No genuine folk artist can ever be completely self-taught. Certainly folk artists may work alone, even in seclusion, but they will work within a socially sanctioned set of rules for artistic production which they expect will insure the acceptability of their completed pieces. Thus they are mentally connected even if physically isolated (quoted in Brunvand, 551).

So, clearly folklorists approach the idea of art a bit differently than people with training in fine arts. While we may interview individuals in our fieldwork, we always study the individual within the context of tradition. And we like to think that we do so without the elitist lens that some fine-arts-oriented people apply, judging the merit of the artistic technique rather than engaging with it in a broader cultural context.
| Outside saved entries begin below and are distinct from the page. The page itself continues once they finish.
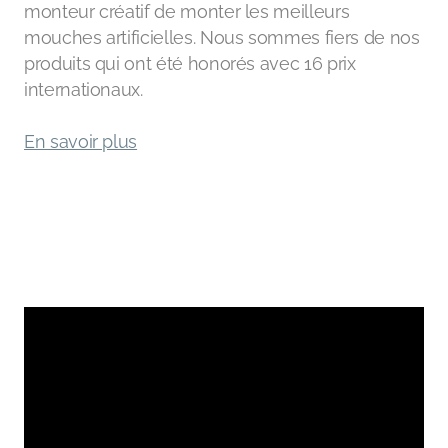
monteur créatif de monter les meilleurs
mouches artificielles. Nous sommes fiers de nos
produits qui ont été honorés avec 16 prix
internationaux.
En savoir plus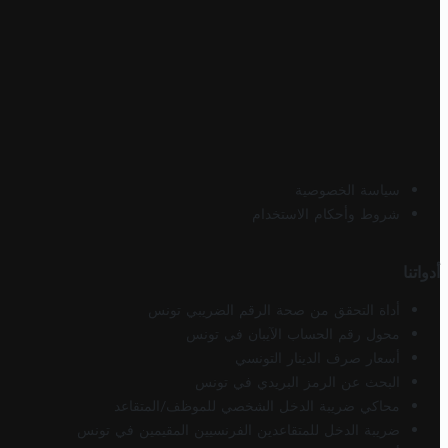
سياسة الخصوصية
شروط وأحكام الاستخدام
أدواتنا
أداة التحقق من صحة الرقم الضريبي تونس
محول رقم الحساب الآيبان في تونس
أسعار صرف الدينار التونسي
البحث عن الرمز البريدي في تونس
محاكي ضريبة الدخل الشخصي للموظف/المتقاعد
ضريبة الدخل للمتقاعدين الفرنسيين المقيمين في تونس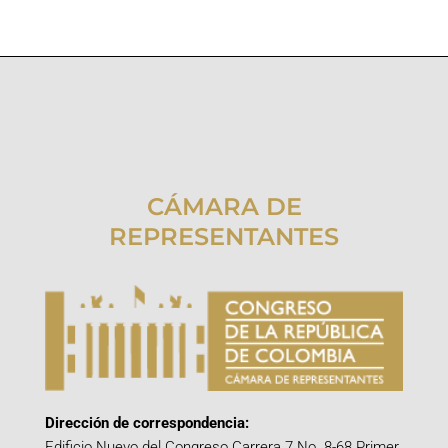
CÁMARA DE
REPRESENTANTES
Dirección de correspondencia:
Edificio Nuevo del Congreso Carrera 7 No. 8-68 Primer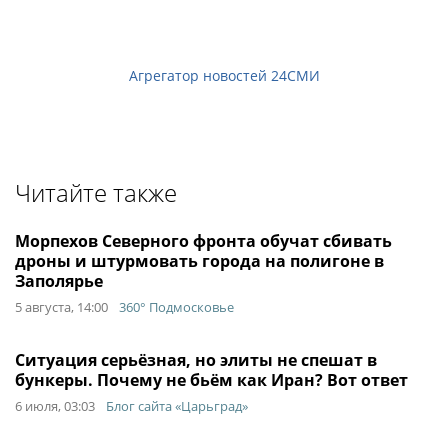
Агрегатор новостей 24СМИ
Читайте также
Морпехов Северного фронта обучат сбивать
дроны и штурмовать города на полигоне в
Заполярье
5 августа, 14:00
360° Подмосковье
Ситуация серьёзная, но элиты не спешат в
бункеры. Почему не бьём как Иран? Вот ответ
6 июля, 03:03
Блог сайта «Царьград»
I’ll close with another Glassie quote, and encourage you to read his work if you want to know more about the study of folk art:

But if we wish to learn what art is, if we wish to understand the things we call folk art for themselves and not as ciphers in the small system of our consciousness, then folk art demands a different context, not a context conditioned by Kandinsky and Picasso and shaped by dealers and scholars, but a context constructed by the people who made the art. In its own context, when the weaver sits at her loom, when the supplicant touches his forehead to the prayer rug, folk art is not a corollary or critique of modern art, it is a part of the experience of life. At life’s center, in the midst of common work, people have always found and always will find ways to create things that simultaneously enfold themselves, present their social affinities, and mutter about the enormity of the universe. In that context these things are not folk art. They are art. (273-274)
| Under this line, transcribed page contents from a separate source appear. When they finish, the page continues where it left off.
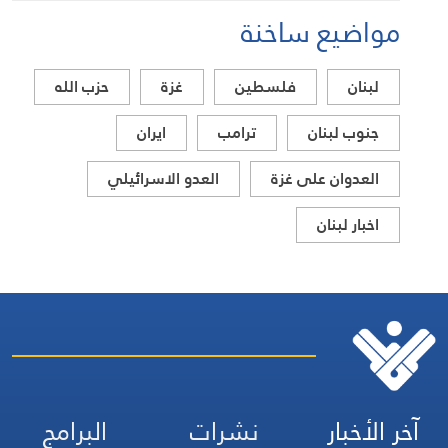
مواضيع ساخنة
لبنان
فلسطين
غزة
حزب الله
جنوب لبنان
ترامب
ايران
العدوان على غزة
العدو الاسرائيلي
اخبار لبنان
آخر الأخبار
نشرات
البرامج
Brunvand, Jan Harold. The Study of American Folklore: An Introduction. Fourth edition. New York: W. W. Norton & Company, 1998 [1968, 1978, 1986].

Glassie, Henry. “The Idea of Folk Art.” In Folk Art and Art Worlds, eds. John Vlach and Simon Bronner.  Ann Arbor: U. M. I. Research Press,  1992. 269-274.

McNeill, Lynne S. Folklore Rules: A Fun, Quick, and Useful Introduction to the Field of Academic Folklore Studies. Boulder, Colorado: University Press of Colorado, 2013.